When I would argue against invading from the evidence I had (the evidence that was available in the media and through my researches beyond the limitations of the American media), these jolly ol' Jingoes would get a knowing look on their face and a sage twinkle in their eyes. These old Hawks, mind you, are ancillary. They are factotums. They are sideliners now, and armchair warriors at best. Yet they wanted me to know that they were
in the know. And they knew something I didn't.

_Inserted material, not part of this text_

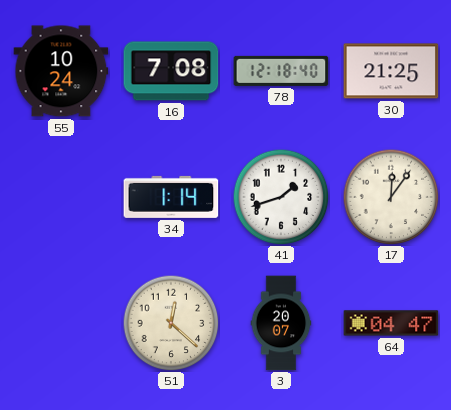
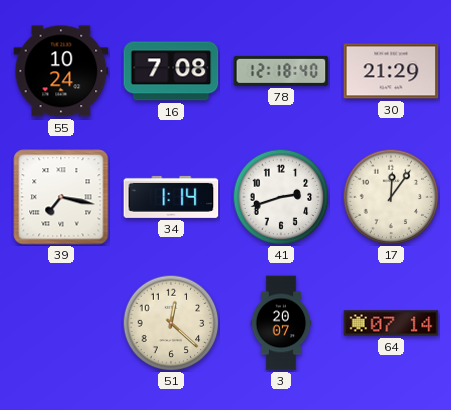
30: 21:25 -> 21:29
39: none -> 7:17
41: 1:42 -> 2:42
64: 04:47 -> 07:14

"Well, I can't say much now. But I've been talking to [fill in the blank], and he's close to Colin Powell, you know, and
he said...."
The upshot of what "he" said, in these cases, was that there was a whole lot of intelligence that was simply too sensitive to leak to the media, but if we (us common folk) ever knew the full extent of it, we'd be demanding ol' Saddam's head on a pike and thanking Dubya and Co. for invading when they did. The implication, in other words, was that the evidence I had was irrelevant, in light of the evidence that I
didn't have.
Now, of course, it turns out they actually didn't know something I didn't, after all. They wanted to feel important and in the know. They (and lots of other folks) bought into a culture that was fed off equal parts fear and self-aggrandizement. That latter factor, I think, was what gave these Hawks (some of them quite well placed and influential - hey, I
told you I know important people, didn't I?) the impetus to take the little crumbs of rumor they had and talk like they had fat seed cakes of certainty.
Let them eat cake, indeed. And we did. And why not? After all, "they knew something we didn't." A-yup. And we should have known better. Take it from one old name dropper to another.
But if you don't believe me, perhaps you'll believe one of the knowiest in the know fellas in the game, Tony Blair, himself. Yesterday he pretty much admitted that the whole WMD justification was a pretense, and that he would "still have thought it right to remove" Hussein regardless of whether there were WMD's or not.
This has led a prominent international lawyer, Phillipe Sands, to remark that Blair may now be open to war crimes prosecution, given that he joined into the war, and the justificatory posturing that preceded it, "irrespective of the facts on the ground, and irrespective of the legality" of invasion in light of the
lack of positive evidence.
There's a full story on this developing fiasco
here.
Tony Blair, however, is not our problem. He merely is a good, close friend to our problem. He had tea with our problem just last week, in fact, and they had
such a fine time, and...
Let me venture this: there is a deep inferiority complex at the heart of this nation. It has been endemic for generations, and it became epidemic in the last ten years. From Enron to the housing bubble to the credit crunch, we as a nation are running amok, from one fiction to the next, trying our best to feel relevant and important without the substance of fact or character to bolster us. The names we are dropping now, however, are names like "patriotism," "freedom," "security," "opportunity," and, yes, "hope."
These are the names of acquaintances whom these days we barely know. However, if we drop the names often enough, and broadly enough, everyone will assume we're still all old chums, won't they? And if those listening to us are convinced by our associations, then that's close enough to being real, isn't it, to fill the hole?
Sure it is, chum. That's the ticket. Take it from one old name dropper to another.